PALOS VERDES ESTATES — In this affluent hillside city, where some people love peacocks as strongly as others loathe them, it may never be determined if 11 of the birds found dead of arsenic poisoning two weeks ago were intentionally killed.
But investigators say that is a "very strong possibility," and in the Via Coronel area where the birds died, some residents--peacock friends and foes alike--believe a poisoner lives among them.
"It's horrible," said one pro-peacock resident on whose property five dead birds were found, adding that if someone poisoned them deliberately, it "almost has to be someone very close to us . . . someone who detests them."
The peacock issue has so divided the city that many residents would discuss it only if they could remain anonymous.
Even some peacock critics say poisoning the birds is going too far. "I don't know of anyone who would go to those lengths," said Marjorie Kaplan, a peacock foe. "I think this is just a symptom of the problem. . . . Some who don't like the peacocks don't have much compassion for them."
Another resident, however, speculated that poisoning was someone's way of saying he had reached the limit of his tolerance: "After 25 years of frustration, after bird lovers have forced peacocks on residents, the peacock foes have been pushed to poison them."
"I just wish it would go away," another resident said, referring to the peacock controversy that has held sway over the city for years. In the Via Coronel area, and in another neighborhood near the Malaga Cove Library where peacocks flock, residents have complained that the peacocks cause property damage, make too much noise and deprive them of sleep.
After more than a year of study, a compromise was reached in September that would have allowed some troublesome birds to be trapped and removed. Pro-peacock forces filed suit, however, and on Oct. 23 the city put the plan on hold while an environmental study was conducted.
Dead Bird Found
Six days later, the first dead bird was discovered.

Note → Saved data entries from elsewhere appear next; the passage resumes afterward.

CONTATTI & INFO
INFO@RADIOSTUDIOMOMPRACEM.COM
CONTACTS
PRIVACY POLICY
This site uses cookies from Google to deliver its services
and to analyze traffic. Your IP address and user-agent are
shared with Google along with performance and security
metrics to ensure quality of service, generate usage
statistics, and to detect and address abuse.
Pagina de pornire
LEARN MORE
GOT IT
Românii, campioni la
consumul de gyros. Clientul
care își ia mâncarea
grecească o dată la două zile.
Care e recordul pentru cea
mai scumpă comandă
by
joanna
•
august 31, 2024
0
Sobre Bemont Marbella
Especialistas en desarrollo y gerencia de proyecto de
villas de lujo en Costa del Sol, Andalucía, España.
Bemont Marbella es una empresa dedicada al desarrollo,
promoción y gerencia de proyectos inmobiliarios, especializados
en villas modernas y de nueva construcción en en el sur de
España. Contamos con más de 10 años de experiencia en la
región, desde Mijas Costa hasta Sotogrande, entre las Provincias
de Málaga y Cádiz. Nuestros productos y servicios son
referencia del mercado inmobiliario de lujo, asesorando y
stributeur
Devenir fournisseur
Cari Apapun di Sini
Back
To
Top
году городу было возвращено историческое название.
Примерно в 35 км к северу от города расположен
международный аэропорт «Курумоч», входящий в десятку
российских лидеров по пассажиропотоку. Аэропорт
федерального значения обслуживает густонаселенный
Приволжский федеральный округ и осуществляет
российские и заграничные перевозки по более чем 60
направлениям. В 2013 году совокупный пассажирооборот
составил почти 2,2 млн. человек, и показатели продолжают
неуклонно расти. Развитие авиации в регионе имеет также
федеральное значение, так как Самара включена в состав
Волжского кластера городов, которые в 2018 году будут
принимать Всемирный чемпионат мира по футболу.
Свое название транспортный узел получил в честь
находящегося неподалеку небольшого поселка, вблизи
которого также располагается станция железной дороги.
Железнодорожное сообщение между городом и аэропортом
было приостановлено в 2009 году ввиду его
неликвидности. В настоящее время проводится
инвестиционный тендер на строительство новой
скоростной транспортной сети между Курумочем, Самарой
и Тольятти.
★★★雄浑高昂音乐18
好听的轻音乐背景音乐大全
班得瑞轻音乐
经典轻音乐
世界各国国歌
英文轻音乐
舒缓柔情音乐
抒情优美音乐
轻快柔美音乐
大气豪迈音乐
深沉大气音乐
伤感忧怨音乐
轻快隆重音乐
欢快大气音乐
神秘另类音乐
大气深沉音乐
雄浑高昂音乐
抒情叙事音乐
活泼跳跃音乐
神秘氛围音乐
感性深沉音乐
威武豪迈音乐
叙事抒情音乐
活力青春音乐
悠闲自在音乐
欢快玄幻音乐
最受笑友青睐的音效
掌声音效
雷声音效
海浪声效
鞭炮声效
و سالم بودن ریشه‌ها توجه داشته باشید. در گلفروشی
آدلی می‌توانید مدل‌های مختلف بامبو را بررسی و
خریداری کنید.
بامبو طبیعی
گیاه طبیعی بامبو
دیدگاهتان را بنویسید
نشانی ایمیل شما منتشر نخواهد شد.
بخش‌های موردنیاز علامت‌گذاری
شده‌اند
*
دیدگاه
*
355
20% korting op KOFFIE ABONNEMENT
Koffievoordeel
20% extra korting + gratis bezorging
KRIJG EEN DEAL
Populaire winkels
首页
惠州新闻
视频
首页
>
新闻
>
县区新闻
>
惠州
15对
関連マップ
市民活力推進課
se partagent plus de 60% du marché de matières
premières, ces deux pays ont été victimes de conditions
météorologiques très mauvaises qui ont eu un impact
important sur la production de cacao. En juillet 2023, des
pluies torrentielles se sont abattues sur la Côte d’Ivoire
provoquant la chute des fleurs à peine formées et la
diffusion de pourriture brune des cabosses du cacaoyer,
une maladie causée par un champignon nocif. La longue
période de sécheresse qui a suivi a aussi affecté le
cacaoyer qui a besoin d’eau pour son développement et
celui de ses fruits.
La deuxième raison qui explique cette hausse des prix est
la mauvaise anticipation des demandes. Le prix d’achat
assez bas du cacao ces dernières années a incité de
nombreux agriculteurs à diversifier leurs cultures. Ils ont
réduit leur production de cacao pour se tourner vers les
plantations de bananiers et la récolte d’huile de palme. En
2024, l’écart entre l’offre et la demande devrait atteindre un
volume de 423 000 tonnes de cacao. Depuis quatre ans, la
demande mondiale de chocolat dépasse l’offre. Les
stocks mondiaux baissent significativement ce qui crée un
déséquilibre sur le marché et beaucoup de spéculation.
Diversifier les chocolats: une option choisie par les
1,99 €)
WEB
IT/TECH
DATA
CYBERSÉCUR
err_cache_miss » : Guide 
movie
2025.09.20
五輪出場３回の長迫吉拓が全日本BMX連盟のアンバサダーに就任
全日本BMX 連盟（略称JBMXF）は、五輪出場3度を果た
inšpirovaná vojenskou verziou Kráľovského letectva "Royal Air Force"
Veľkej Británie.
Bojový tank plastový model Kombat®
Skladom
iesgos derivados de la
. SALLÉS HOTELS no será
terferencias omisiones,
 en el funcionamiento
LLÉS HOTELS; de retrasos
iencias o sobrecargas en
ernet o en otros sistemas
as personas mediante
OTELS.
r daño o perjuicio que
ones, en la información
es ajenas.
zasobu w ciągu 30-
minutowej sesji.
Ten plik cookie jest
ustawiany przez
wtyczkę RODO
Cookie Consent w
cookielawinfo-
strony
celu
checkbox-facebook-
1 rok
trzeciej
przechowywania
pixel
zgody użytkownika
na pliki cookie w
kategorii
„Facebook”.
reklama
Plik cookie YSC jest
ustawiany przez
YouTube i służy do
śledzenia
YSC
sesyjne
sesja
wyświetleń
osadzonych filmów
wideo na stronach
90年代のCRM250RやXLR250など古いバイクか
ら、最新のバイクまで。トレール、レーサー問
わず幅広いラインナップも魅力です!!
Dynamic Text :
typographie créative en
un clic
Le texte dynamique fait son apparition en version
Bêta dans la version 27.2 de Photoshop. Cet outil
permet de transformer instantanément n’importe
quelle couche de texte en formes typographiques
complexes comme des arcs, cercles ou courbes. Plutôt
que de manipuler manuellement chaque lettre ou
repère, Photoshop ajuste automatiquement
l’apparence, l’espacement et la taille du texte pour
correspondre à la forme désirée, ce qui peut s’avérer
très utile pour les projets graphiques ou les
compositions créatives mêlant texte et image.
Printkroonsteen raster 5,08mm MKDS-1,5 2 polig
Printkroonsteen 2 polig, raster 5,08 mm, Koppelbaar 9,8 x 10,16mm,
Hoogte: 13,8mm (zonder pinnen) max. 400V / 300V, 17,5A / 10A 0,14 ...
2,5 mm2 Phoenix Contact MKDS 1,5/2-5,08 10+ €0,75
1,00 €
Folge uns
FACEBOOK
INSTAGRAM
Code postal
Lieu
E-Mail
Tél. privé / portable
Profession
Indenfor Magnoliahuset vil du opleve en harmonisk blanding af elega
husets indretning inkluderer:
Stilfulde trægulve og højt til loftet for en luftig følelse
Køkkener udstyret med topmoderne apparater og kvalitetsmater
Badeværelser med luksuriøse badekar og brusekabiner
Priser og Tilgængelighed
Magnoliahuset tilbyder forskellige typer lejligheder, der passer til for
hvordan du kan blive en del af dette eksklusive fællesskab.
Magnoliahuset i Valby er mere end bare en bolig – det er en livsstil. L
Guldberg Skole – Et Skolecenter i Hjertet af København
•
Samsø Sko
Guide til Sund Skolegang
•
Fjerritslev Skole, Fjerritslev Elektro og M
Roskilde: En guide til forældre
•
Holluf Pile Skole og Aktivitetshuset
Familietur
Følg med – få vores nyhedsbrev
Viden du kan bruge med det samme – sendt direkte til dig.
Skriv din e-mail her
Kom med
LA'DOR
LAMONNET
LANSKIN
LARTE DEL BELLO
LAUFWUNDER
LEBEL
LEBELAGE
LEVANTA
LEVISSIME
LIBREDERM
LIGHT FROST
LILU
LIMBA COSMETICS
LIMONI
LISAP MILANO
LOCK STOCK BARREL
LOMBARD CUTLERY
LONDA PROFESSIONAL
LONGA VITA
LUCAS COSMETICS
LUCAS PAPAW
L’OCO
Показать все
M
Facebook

Sgt. Chuck Reed of the Society for the Prevention of Cruelty to Animals said there is a "very strong possibility" that the birds were intentionally poisoned. The SPCA is conducting an investigation, with help from the city's police.
Reed said that a toxic amount of arsenic found in all the birds, coupled with the fact that they birds died within a short time span and in the same area, suggests that the killings were indeed intentional.
But finding a suspect will be extremely difficult, Reed said. "Something like this was not done in broad daylight, in front of the whole neighborhood."
Investigators have canvassed the area where the dead birds were found and the SPCA distributed posters and flyers requesting information a few days after the first dead bird was discovered.
"We received just one phone call . . . no information of any help," Reed said. He said the willful poisoning of an animal is a misdemeanor punishable by up to six months in jail or a $500 fine.
He said that if poison was being placed randomly in the area, it would pose a hazard to children and to other animals.
"I don't rule out that it may have been accidental," said Mary Swafford, who said she and her husband are anti-peacock after living in the neighborhood five months. "I think it may have been something they got into."
Plant Killed Some
She and other Via Coronel neighbors recalled that some birds were killed in the 1970s by the sky plant, which is poisonous to peacocks. Since then, residents have had a self-imposed ban on the plant, one resident said.
Friends of the Peacocks, a group that advocates letting the city's 50 or so peacocks roam freely, took the first three birds found dead to the California Department of Food and Agriculture Laboratory in San Bernardino, where an examiner's findings were almost the same as the SPCA's, Reed said.
The SPCA examined nine poisoned birds, one of which was still alive and is recovering.
Aside from the poisonings, the main problem--living with loud, messy peacocks--remains, some residents say.
"I feel like people are the animals in the zoo, and the birds are the ones staring in on us," said Robin Marino. She said that for their own safety, the peacocks should be removed from the city.